§ **The task**
Without adding anything, give again the lines from the one holding "This screenshot has height=1506, width=1047." through the final line of the records, exactly, with both ends included and pictures dropped.

§ **Excerpted records**

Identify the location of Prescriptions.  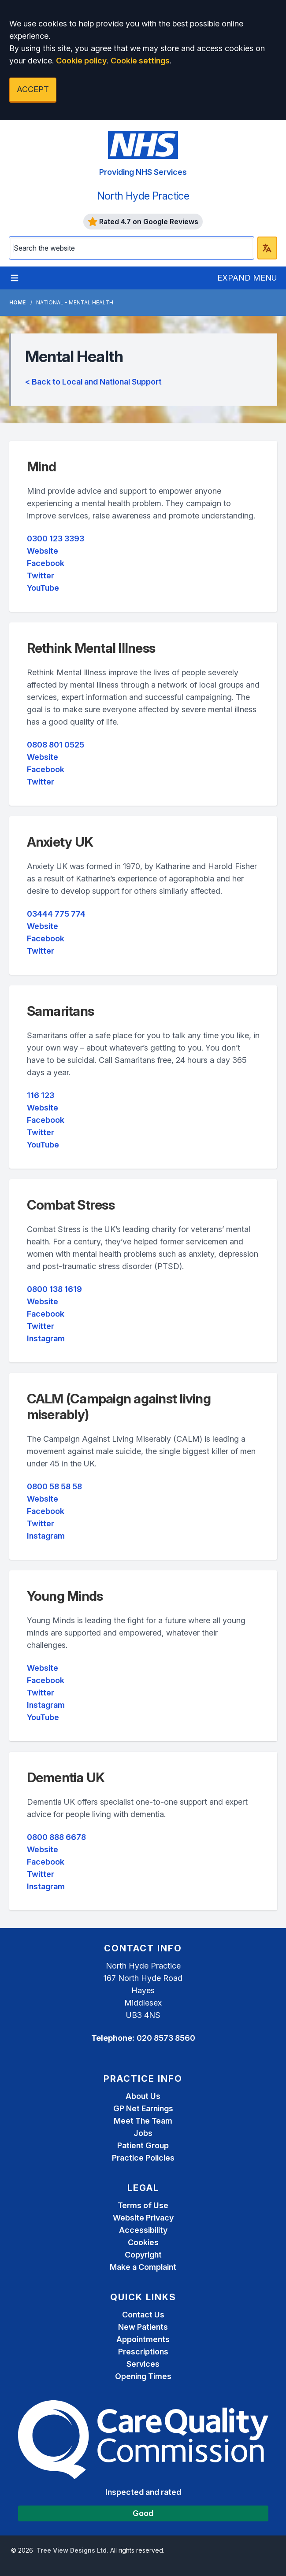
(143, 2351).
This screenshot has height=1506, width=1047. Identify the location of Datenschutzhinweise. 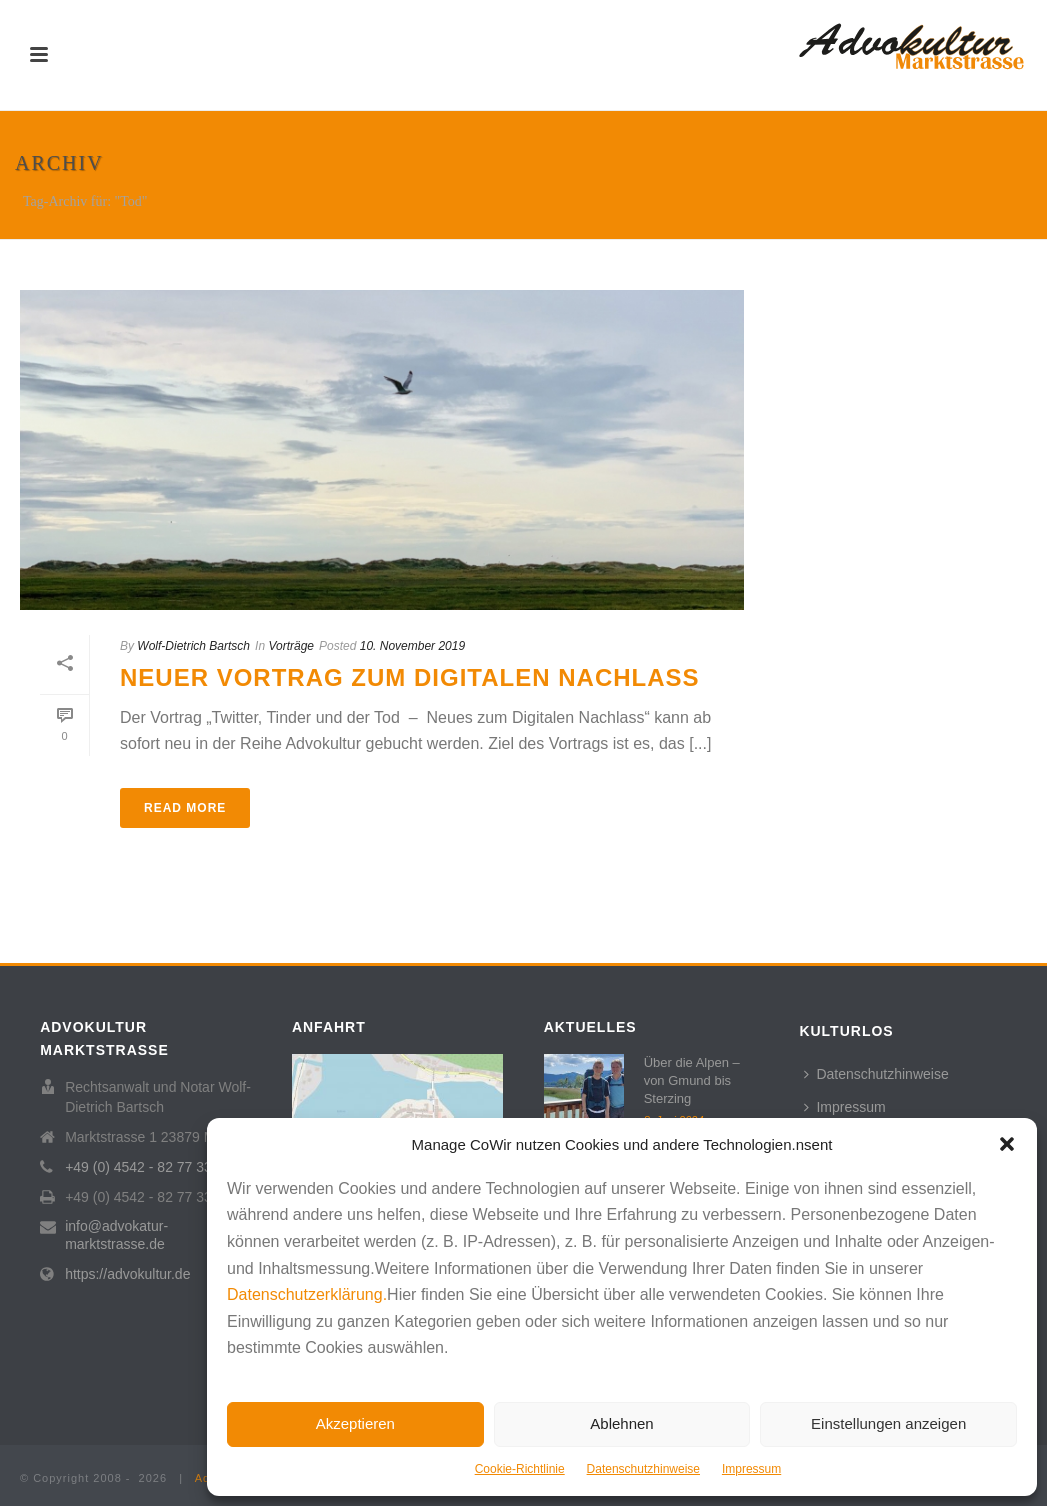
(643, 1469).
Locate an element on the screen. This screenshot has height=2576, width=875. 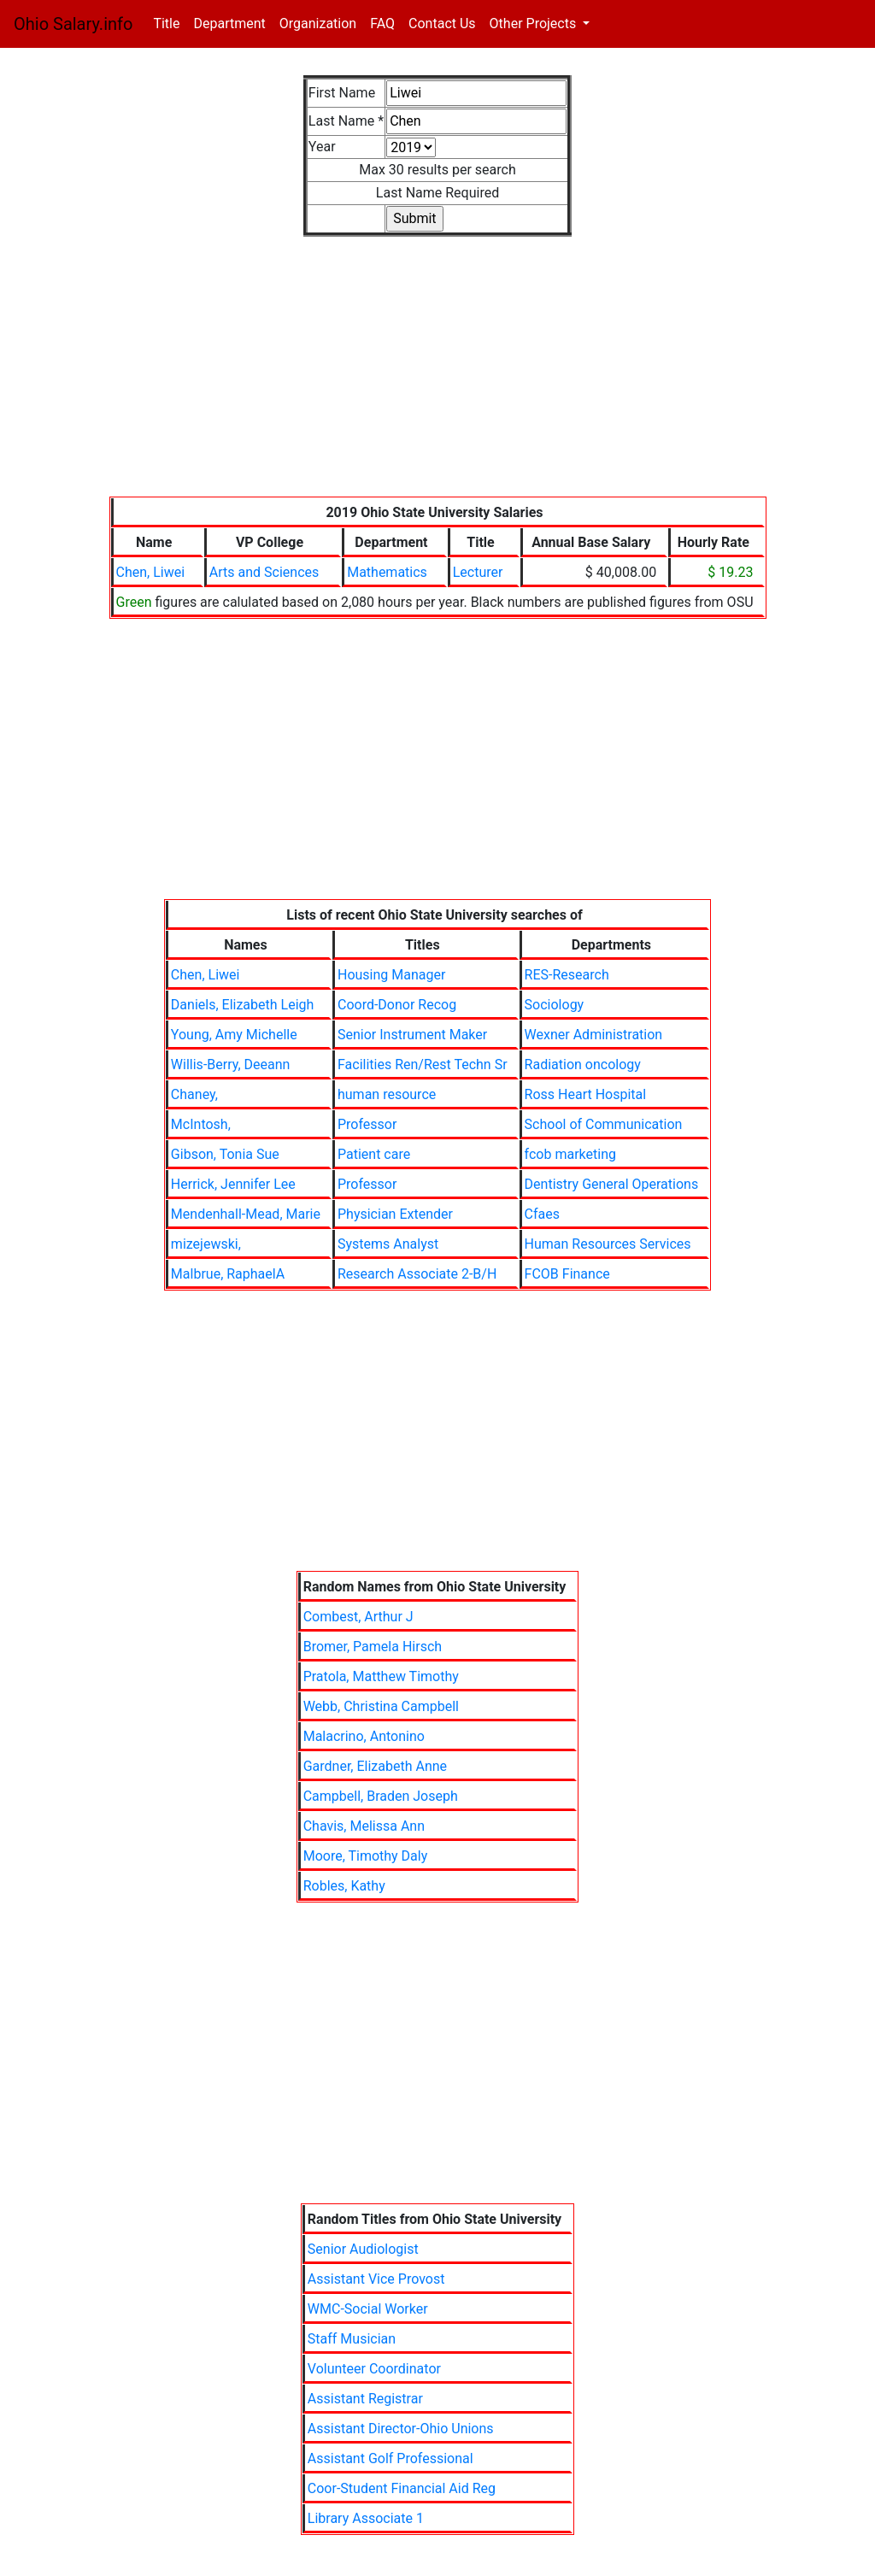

§ **Solution below**
This screenshot has height=1506, width=1047. Identify the location of Datenschutzhinweise. 
(643, 1469).
Locate an element on the screen. This screenshot has height=2576, width=875. 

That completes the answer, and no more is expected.